Tapered pipe fittings are prone to leakage because they are torque-sensitive. Over-tightening can distort the threads too much and create a leakage path. Also, tapered pipe threads are prone to loosening when exposed to high vibration and wide temperature variation. Repeated assembly and disassembly only aggravates the leakage problem by distorting the threads further. Tapered pipe threads are not to be used for mechanically joining components in a system where load would be placed perpendicular to the plumbing line. This weight will further weaken the sealing joint. In light of its sealing mechanism, assembly restrictions and design limitations, pipe thread connections are optimal only when the following conditions exist:
1. Minimum hydraulic shocks or vibration
2. The fitting is limited to one or two uses
3. The system utilizes low pressure; or few operating cycles (static condition) for higher-pressure service
4. Skilled workers trained in the pros and cons of pipe fitting assembly are present
For these reasons, tapered pipe threaded connections are not recommended for dynamic pressure systems.
Tapered Pipe Fittings are still widely used in industry, though, because of their relative low-cost, widespread familiarization among users, lack of alternative port designs offered by many component manufacturers, and/or when exposed to more caustic media which requires the corrosion resistance of metal-only seals.
Straight threaded adapters (also known as o-ring boss fittings and BSPP fittings) seat an O-ring on the shoulder of the male half of the connector against a metal sealing surface on the female port.

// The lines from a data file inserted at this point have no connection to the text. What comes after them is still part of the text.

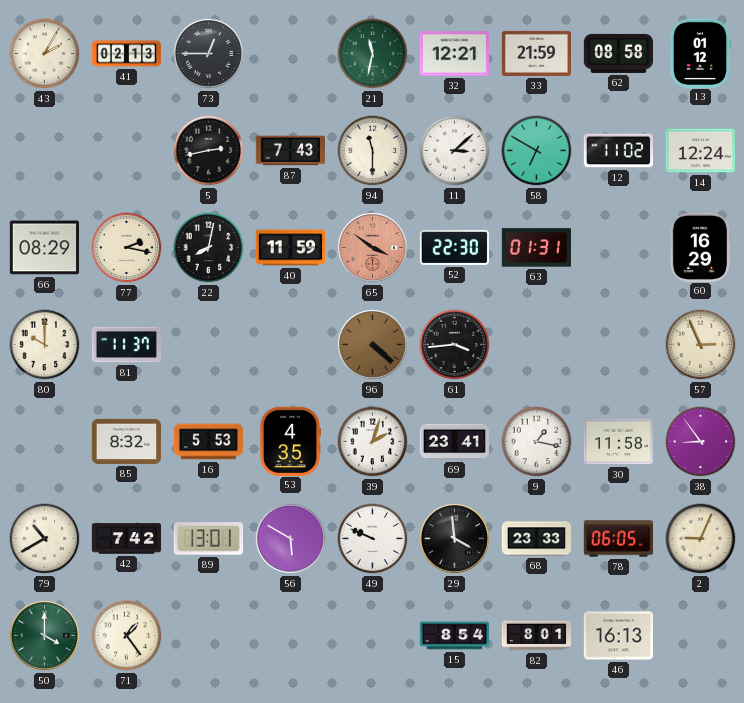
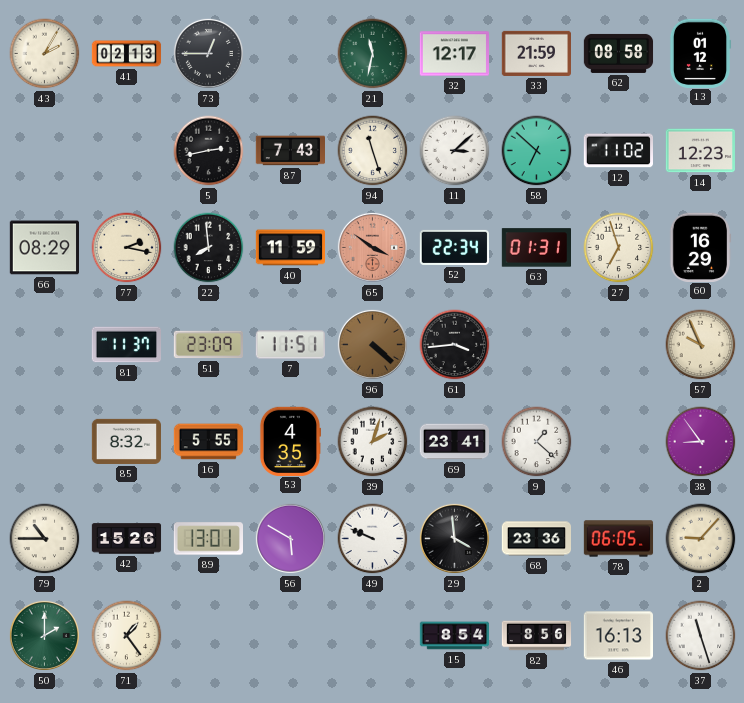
32: 12:21 -> 12:17
94: 11:30 -> 11:27
58: 6:50 -> 6:52
14: 12:24 -> 12:23
22: 8:02 -> 7:59
52: 22:30 -> 22:34
27: none -> 6:57
80: 10:00 -> none
51: none -> 23:09
7: none -> 11:51
57: 2:56 -> 9:56
16: 5:53 -> 5:55
9: 1:17 -> 1:22
30: 11:58 -> none
79: 10:40 -> 10:45
42: 7:42 -> 15:26
68: 23:33 -> 23:36
2: 9:04 -> 9:07
50: 4:00 -> 2:00
82: 8:01 -> 8:56
37: none -> 11:27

Sealing is achieved and maintained by o-ring compression resulting from the clamping force generated by the tightening action. The straight threads do not seal; they provide the resistance (holding power) for service pressure.

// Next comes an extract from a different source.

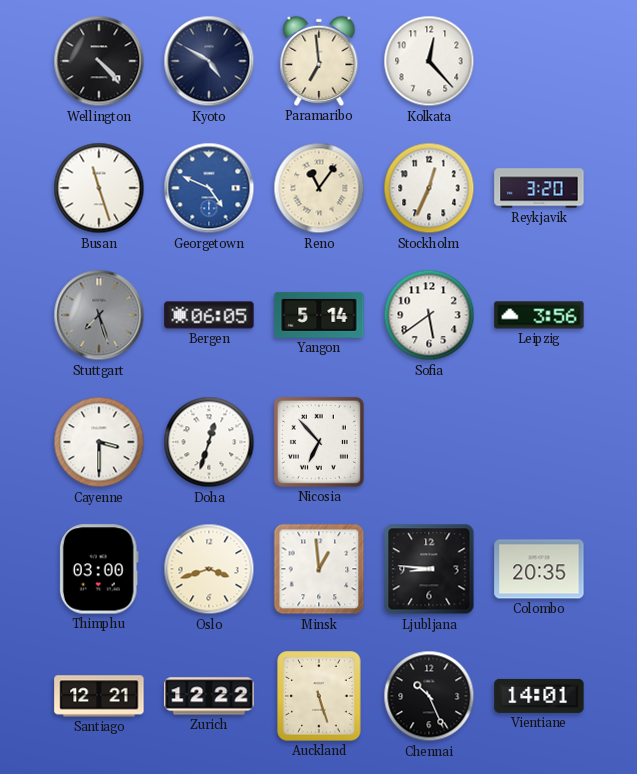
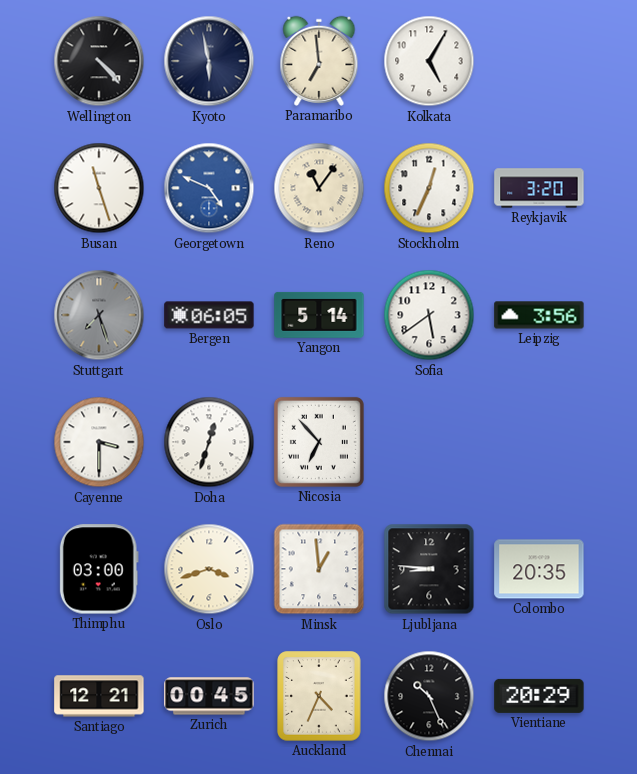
Kyoto: 4:50 -> 5:58
Kolkata: 12:23 -> 5:05
Zurich: 12:22 -> 00:45
Auckland: 5:27 -> 4:34
Vientiane: 14:01 -> 20:29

Straight thread adapters fall into two general groups: adjustable and non-adjustable. Adjustable fittings, such as elbows and tees, allow the user to orient the shape in the direction desired before tightening to assemble. A non-adjustable fitting, such as a plug or connector, simply screws into a port and no adjustment is necessary.
Fittings that use o-rings for leak-tight connections continue to gain popularity in new hydraulic system design. The rubber-on-metal seating does not distort any metal parts and does provide a tangible “feel” when the connection is tight. This method of sealing also allows virtually unlimited disassemblies and reassemblies, though the o-ring should always be replaced as a precaution. When using o-rings, be certain that the compound used is compatible with system and environmental media.